In 1956, Machiz again directed “Down In the Valley,” in New York for the Church of the Heavenly Rest. The production resulted in his meeting with Weill's widow, the singer Lotte Lenya, who invited him to direct Weill's comic opera, “The Tsar Has His Photograph Taken,” at the Provincetown Playhouse in 1957. The production led to a later invitation to mount Weill's version of “Street Scene,” the Elmer Rice play, for the New York City Opera Company in the late 1950's.

In 1961 and 1962 Machiz received two Rockefeller Foundation grants to lecture and direct in South America.

Machiz felt his most important contribution to American theater was his Off Broadway unit, the Artists Theater, whose producer was his partner John Bernard Myers, the contemporary art dealer. The aim was to unite poets, painters and composers in collaboration.
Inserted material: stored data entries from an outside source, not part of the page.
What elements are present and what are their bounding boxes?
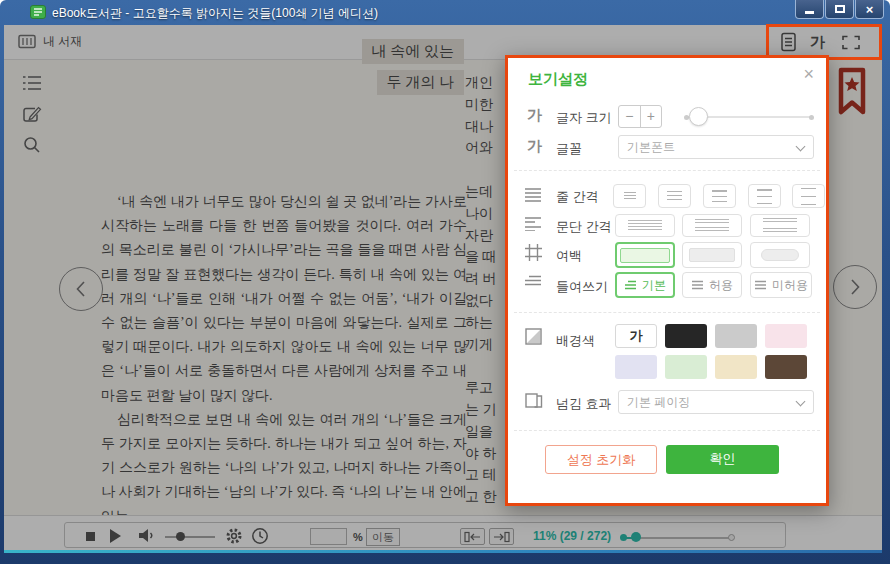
maximize-button[interactable] xyxy=(825,0,854,19)
indent-option-disallow[interactable]: 미허용 xyxy=(750,272,812,298)
font-size-decrease-button[interactable]: − xyxy=(619,106,641,127)
font-dropdown-value: 기본폰트 xyxy=(627,140,675,154)
page-effect-value: 기본 페이징 xyxy=(627,395,690,409)
line-spacing-option-3[interactable] xyxy=(703,184,736,208)
indent-icon xyxy=(524,275,542,288)
bg-color-swatch[interactable] xyxy=(765,324,807,348)
panel-title: 보기설정 xyxy=(528,70,588,89)
margin-2-icon xyxy=(689,248,735,262)
font-dropdown[interactable]: 기본폰트 xyxy=(618,135,814,159)
font-size-stepper: − + xyxy=(618,105,662,128)
margin-option-1[interactable] xyxy=(615,242,675,268)
divider xyxy=(514,430,820,431)
font-label: 글꼴 xyxy=(556,140,582,158)
divider xyxy=(514,312,820,313)
chevron-down-icon xyxy=(796,397,806,407)
paragraph-spacing-option-2[interactable] xyxy=(682,214,742,237)
font-icon: 가 xyxy=(527,137,542,156)
line-spacing-option-4[interactable] xyxy=(748,184,781,208)
indent-allow-label: 허용 xyxy=(709,277,733,294)
paragraph-spacing-2-icon xyxy=(695,219,729,232)
bg-color-swatch[interactable] xyxy=(715,324,757,348)
font-size-increase-button[interactable]: + xyxy=(641,106,662,127)
app-window: eBook도서관 - 고요할수록 밝아지는 것들(100쇄 기념 에디션) × … xyxy=(0,0,890,564)
margin-1-icon xyxy=(620,248,670,263)
paragraph-spacing-icon xyxy=(524,216,542,231)
window-title: eBook도서관 - 고요할수록 밝아지는 것들(100쇄 기념 에디션) xyxy=(52,5,378,22)
font-size-icon: 가 xyxy=(527,106,542,125)
page-effect-icon xyxy=(525,392,543,409)
margin-option-2[interactable] xyxy=(682,242,742,268)
line-spacing-4-icon xyxy=(757,189,772,204)
panel-close-icon[interactable]: × xyxy=(803,64,814,85)
line-spacing-label: 줄 간격 xyxy=(556,188,599,206)
margin-icon xyxy=(525,244,542,261)
titlebar: eBook도서관 - 고요할수록 밝아지는 것들(100쇄 기념 에디션) × xyxy=(0,0,890,25)
margin-3-icon xyxy=(761,249,799,261)
bg-color-swatch[interactable] xyxy=(615,355,657,379)
window-frame-glow xyxy=(4,550,882,553)
line-spacing-1-icon xyxy=(624,192,636,200)
bg-color-swatch[interactable] xyxy=(765,355,807,379)
line-spacing-option-1[interactable] xyxy=(613,184,646,208)
background-color-icon xyxy=(525,328,542,345)
paragraph-spacing-label: 문단 간격 xyxy=(556,218,612,236)
reset-settings-button[interactable]: 설정 초기화 xyxy=(545,445,657,474)
close-button[interactable]: × xyxy=(855,0,884,19)
paragraph-spacing-option-3[interactable] xyxy=(750,214,810,237)
line-spacing-option-5[interactable] xyxy=(792,184,825,208)
background-color-label: 배경색 xyxy=(556,332,595,350)
paragraph-spacing-1-icon xyxy=(628,220,662,231)
margin-label: 여백 xyxy=(556,247,582,265)
view-settings-panel: 보기설정 × 가 글자 크기 − + 가 글꼴 기본폰트 줄 간격 문단 간격 xyxy=(505,55,829,506)
app-icon xyxy=(30,4,46,20)
bg-color-swatch[interactable]: 가 xyxy=(615,324,657,348)
font-size-slider-handle[interactable] xyxy=(689,107,708,126)
bg-color-swatch[interactable] xyxy=(715,355,757,379)
font-size-label: 글자 크기 xyxy=(556,109,612,127)
indent-default-icon xyxy=(624,280,637,291)
line-spacing-option-2[interactable] xyxy=(658,184,691,208)
divider xyxy=(514,170,820,171)
background-color-swatches: 가 xyxy=(615,324,821,386)
page-effect-dropdown[interactable]: 기본 페이징 xyxy=(618,390,814,414)
paragraph-spacing-option-1[interactable] xyxy=(615,214,675,237)
bg-color-swatch[interactable] xyxy=(665,355,707,379)
minimize-button[interactable] xyxy=(795,0,824,19)
minimize-icon xyxy=(805,11,814,14)
indent-label: 들여쓰기 xyxy=(556,278,608,296)
confirm-button[interactable]: 확인 xyxy=(666,445,779,474)
margin-option-3[interactable] xyxy=(750,242,810,268)
bg-color-swatch[interactable] xyxy=(665,324,707,348)
page-effect-label: 넘김 효과 xyxy=(556,395,612,413)
close-icon: × xyxy=(866,3,874,16)
indent-option-allow[interactable]: 허용 xyxy=(682,272,742,298)
indent-default-label: 기본 xyxy=(642,277,666,294)
chevron-down-icon xyxy=(796,142,806,152)
line-spacing-2-icon xyxy=(667,191,682,202)
indent-disallow-icon xyxy=(754,280,767,291)
line-spacing-icon xyxy=(524,187,542,202)
paragraph-spacing-3-icon xyxy=(763,218,797,233)
indent-option-default[interactable]: 기본 xyxy=(615,272,675,298)
indent-disallow-label: 미허용 xyxy=(772,277,808,294)
indent-allow-icon xyxy=(691,280,704,291)
maximize-icon xyxy=(835,5,845,13)
slider-end-dot xyxy=(809,115,814,120)
line-spacing-3-icon xyxy=(712,190,727,202)
line-spacing-5-icon xyxy=(801,188,816,205)
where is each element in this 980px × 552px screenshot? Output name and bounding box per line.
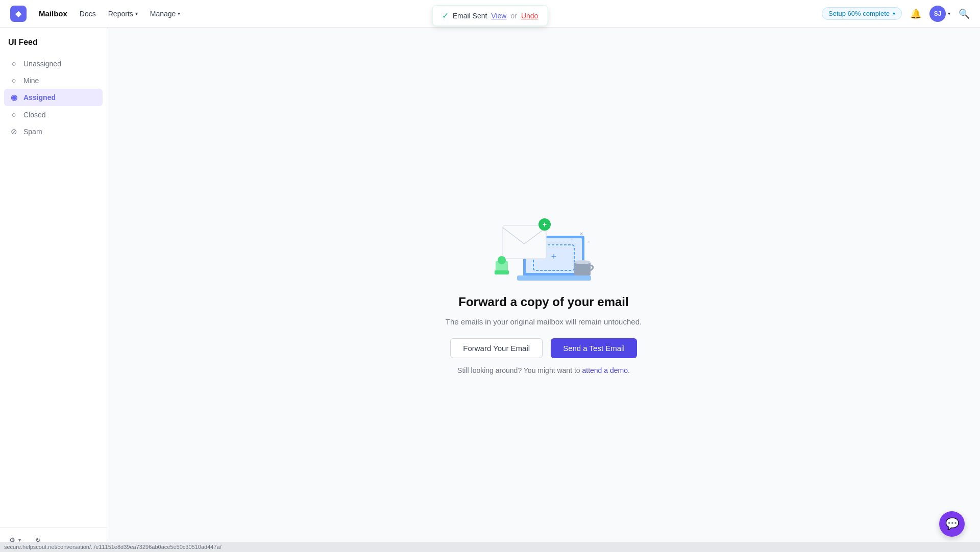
sidebar-item-assigned[interactable]: ◉ Assigned <box>4 89 103 106</box>
notifications-icon[interactable]: 🔔 <box>910 8 921 19</box>
spam-icon: ⊘ <box>9 127 18 136</box>
sidebar-item-unassigned-label: Unassigned <box>23 60 61 68</box>
sidebar-item-unassigned[interactable]: ○ Unassigned <box>4 55 103 72</box>
sidebar-title: UI Feed <box>0 28 107 53</box>
sidebar-item-mine[interactable]: ○ Mine <box>4 72 103 89</box>
svg-point-10 <box>498 256 506 264</box>
chat-icon: 💬 <box>945 517 959 531</box>
sidebar-item-spam[interactable]: ⊘ Spam <box>4 123 103 140</box>
user-avatar[interactable]: SJ <box>929 6 946 22</box>
user-avatar-arrow-icon: ▾ <box>948 11 950 16</box>
forward-email-button[interactable]: Forward Your Email <box>450 338 543 358</box>
nav-manage[interactable]: Manage ▾ <box>150 10 181 18</box>
app-logo[interactable]: ◆ <box>10 6 27 22</box>
send-test-email-button[interactable]: Send a Test Email <box>551 338 637 358</box>
assigned-icon: ◉ <box>9 93 18 102</box>
svg-point-12 <box>574 260 591 264</box>
unassigned-icon: ○ <box>9 59 18 68</box>
svg-rect-9 <box>495 270 509 274</box>
topnav-right: Setup 60% complete ▾ 🔔 SJ ▾ 🔍 <box>822 6 970 22</box>
attend-demo-link[interactable]: attend a demo <box>582 366 628 374</box>
center-card: + + ✕ ✕ ✕ Forward a copy <box>390 185 697 395</box>
page-title: Forward a copy of your email <box>458 295 628 309</box>
nav-reports[interactable]: Reports ▾ <box>108 10 138 18</box>
setup-progress-badge[interactable]: Setup 60% complete ▾ <box>822 7 902 20</box>
search-icon[interactable]: 🔍 <box>959 8 970 19</box>
mine-icon: ○ <box>9 76 18 85</box>
chat-support-button[interactable]: 💬 <box>939 511 965 537</box>
sidebar-item-mine-label: Mine <box>23 77 39 85</box>
sidebar-item-closed-label: Closed <box>23 111 46 119</box>
svg-text:✕: ✕ <box>570 237 574 242</box>
reports-arrow-icon: ▾ <box>135 11 138 16</box>
brand-name: Mailbox <box>39 9 67 18</box>
svg-text:+: + <box>551 252 557 262</box>
toast-undo-button[interactable]: Undo <box>521 12 538 20</box>
page-subtitle: The emails in your original mailbox will… <box>446 317 642 326</box>
statusbar: secure.helpscout.net/conversation/../e11… <box>0 542 980 552</box>
sidebar-item-assigned-label: Assigned <box>23 93 56 102</box>
svg-text:✕: ✕ <box>587 240 591 244</box>
manage-arrow-icon: ▾ <box>178 11 180 16</box>
sidebar-nav: ○ Unassigned ○ Mine ◉ Assigned ○ Closed … <box>0 53 107 528</box>
svg-rect-5 <box>503 225 546 259</box>
toast-view-link[interactable]: View <box>491 12 506 20</box>
user-menu[interactable]: SJ ▾ <box>929 6 950 22</box>
email-illustration: + + ✕ ✕ ✕ <box>482 205 605 287</box>
svg-rect-2 <box>517 275 591 281</box>
toast-check-icon: ✓ <box>442 11 449 20</box>
email-sent-toast: ✓ Email Sent View or Undo <box>432 5 548 26</box>
logo-icon: ◆ <box>15 9 21 18</box>
toast-sent-label: Email Sent <box>453 12 487 20</box>
closed-icon: ○ <box>9 110 18 119</box>
setup-arrow-icon: ▾ <box>893 11 895 16</box>
sidebar-item-spam-label: Spam <box>23 128 42 136</box>
sidebar-item-closed[interactable]: ○ Closed <box>4 106 103 123</box>
svg-text:+: + <box>543 220 547 229</box>
svg-text:✕: ✕ <box>579 231 583 237</box>
main-content: + + ✕ ✕ ✕ Forward a copy <box>107 28 980 552</box>
hint-text: Still looking around? You might want to … <box>457 366 630 374</box>
nav-docs[interactable]: Docs <box>80 10 96 18</box>
toast-or-label: or <box>510 12 517 20</box>
sidebar: UI Feed ○ Unassigned ○ Mine ◉ Assigned ○… <box>0 28 107 552</box>
action-buttons: Forward Your Email Send a Test Email <box>450 338 637 358</box>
Machiz staged works by James Merrill, Frank O'Hara, John Ashbery, Kenneth Koch, James Schuyler, Barbara Guest and Yukio Mishima, with the collaboration of such composers as Ned Rorem and Paul Bowles, and with decors designed by Larry Rivers, Elaine de Kooning, Grace Hartigan, Alex Katz, Alfred Leslie, Jane Freiticher, Jane Eakin, Kendall Shaw and Julian Beck.

Machiz died on August 27, 1976, of a heart attack at his summer home in Brewster, N.Y. He was 57 years old. At his death Mr. Machiz was on the faculty of the American Academy of Dramatic Arts. Machiz, who also lived at 59 East 79th Street, was survived by John Bernard Myers.

Letters to Herbert Machiz are located at the Columbia University Rare Books and Manuscipt Library. The correspondence includes items from well-known actors and authors, such as Truman Capote, Tennessee Williams, Yukio Mishima, Julie Harris, Paul Bowles, and Gian Carlo Menotti. The collection also includes newspaper articles on Mishima collected by Machiz, and an obituary of Machiz.